Buja A., Paganini M., Fusinato R., Cocchio S., Scioni M., Rebba V., Baldo V., Boccuzzo G., (2021).

Health and Healthcare Variables Associated with Italy’s Excess Mortality during the First Wave of the COVID-19 pandemic: An Ecological Study. medRxiv.

 

Abstract:

Background Healthcare factors have strongly influenced the propagation of COVID-19. The present study aims to examine whether excess mortality during the first phase of the COVID-19 outbreak in Italy was associated with health, healthcare, demographic, and socioeconomic indicators measured at a provincial level.

Methods The present ecological study concerns the raw number of deaths from Jan. 1 to Apr. 30, 2020 and the mean number of deaths in the same months of 2015 to 2019, per province. Information on socioeconomic factors and healthcare settings were extracted from the most recently updated databases on the ISTAT website. Two multilevel, multivariate models were constructed to test whether excess mortality was associated with the indicators across 107 provinces in Italy.

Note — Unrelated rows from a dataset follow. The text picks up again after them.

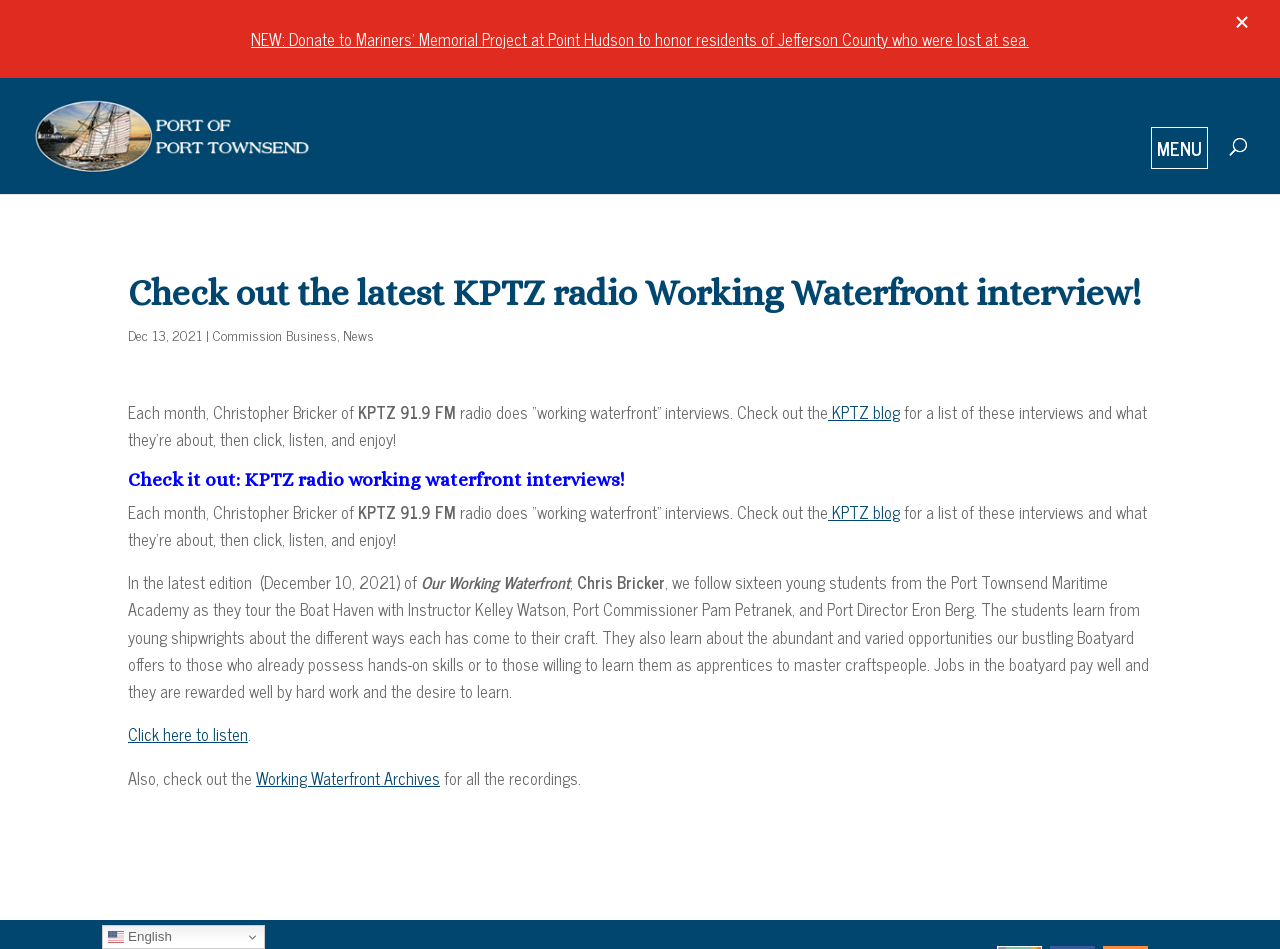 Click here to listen (188, 734)
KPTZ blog (864, 412)
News (358, 334)
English (139, 937)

Results On linear multilevel, multivariate analysis, AIDS mortality rate (p-value <0.05) correlates positively with excess mortality, while a higher density of General Practitioners (number of GPs per 1,000 population) is associated with lower excess mortality (p-value <0.05). After controlling for the diffusion of COVID-19 in each province, the significance of GP density increases (p-value <0.001) and the rate of hospitalization in long-term care wards is positively associated (p-value <0.05) with excess mortality.

Conclusion Some health and healthcare variables are strongly associated with excess mortality caused by COVID-19 in Italy and should be considered to implement mitigation policies and increase healthcare resilience.